Anders als die Deutsche Bahn haben Fluggesellschaften und -häfen in Europa eine gut funktionierende Infrastruktur für gehbehinderte Menschen aufgebaut, ist Peters Erfahrung. „Manchmal muss man ein bisschen warten, aber im Großen und Ganzen läuft es wunderbar“, sagt der 55-jährige Rollstuhlfahrer.
Bei der Bahn ist er auf Servicepersonal angewiesen – ist keines verfügbar, komme er nicht in den Zug hinein oder hinaus. Der Personalmangel bei der Bahn schränkt die Flexibilität des Reisens für Personen mit einer Beeinträchtigung ein. Reisen müssen lange im Voraus angemeldet werden.

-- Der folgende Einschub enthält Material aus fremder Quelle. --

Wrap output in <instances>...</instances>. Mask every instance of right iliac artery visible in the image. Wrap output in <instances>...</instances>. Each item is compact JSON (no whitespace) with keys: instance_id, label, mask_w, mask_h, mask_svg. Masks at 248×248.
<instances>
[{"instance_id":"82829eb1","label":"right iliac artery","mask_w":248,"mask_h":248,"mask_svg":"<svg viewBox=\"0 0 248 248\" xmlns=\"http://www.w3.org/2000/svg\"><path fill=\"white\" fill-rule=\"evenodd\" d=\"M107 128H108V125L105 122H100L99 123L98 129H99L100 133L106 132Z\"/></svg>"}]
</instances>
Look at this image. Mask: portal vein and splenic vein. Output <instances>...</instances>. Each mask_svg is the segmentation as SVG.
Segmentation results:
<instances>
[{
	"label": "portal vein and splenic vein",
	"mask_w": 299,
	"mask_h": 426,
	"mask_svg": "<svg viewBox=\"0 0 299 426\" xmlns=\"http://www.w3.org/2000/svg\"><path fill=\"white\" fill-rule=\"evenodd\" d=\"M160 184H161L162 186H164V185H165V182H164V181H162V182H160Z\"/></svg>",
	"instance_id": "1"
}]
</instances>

Einen Vorteil hat das Bahnfahren allerdings: Menschen mit einem entsprechenden Vermerk im Behindertenausweis können kostenlos eine Begleitperson mitnehmen. In Europa gilt das im Flugzeug – anders als etwa in Australien – nicht. Und noch einen Nachteil haben Flieger neben der schlechten Ökobilanz: Behindertengerechte Toiletten fehlen.
Busreisen unmöglich
Rund 10 Prozent der BürgerInnen in Deutschland sind auf einen barrierefreien öffentlichen Nah- und Fernverkehr angewiesen, weil sie seh- oder gehbehindert oder auf andere Weise beeinträchtigt sind. Doch viele Verkehrsunternehmen sind darauf nicht eingestellt.

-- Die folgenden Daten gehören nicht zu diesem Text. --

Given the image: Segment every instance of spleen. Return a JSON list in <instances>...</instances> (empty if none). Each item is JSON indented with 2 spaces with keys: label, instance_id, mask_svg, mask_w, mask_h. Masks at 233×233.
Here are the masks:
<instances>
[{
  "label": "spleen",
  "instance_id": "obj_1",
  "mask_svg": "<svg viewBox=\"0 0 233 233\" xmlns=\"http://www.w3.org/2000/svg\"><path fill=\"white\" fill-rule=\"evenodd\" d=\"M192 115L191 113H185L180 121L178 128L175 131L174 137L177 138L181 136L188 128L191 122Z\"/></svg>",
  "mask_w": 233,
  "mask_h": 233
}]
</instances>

Heute sind Menschen mit Rollstuhl vom Fernbusverkehr – der preiswerten Alternative zu Bahn und Flieger – faktisch ausgeschlossen. Marktführer Flixbus setzt nach eigenen Angaben nur vereinzelt barrierefreie Busse ein. Der überwiegende Teil der deutschen Fernbushaltestellen und Autobahnraststätten sei nicht behindertengerecht ausgestattet, teilt das Unternehmen mit.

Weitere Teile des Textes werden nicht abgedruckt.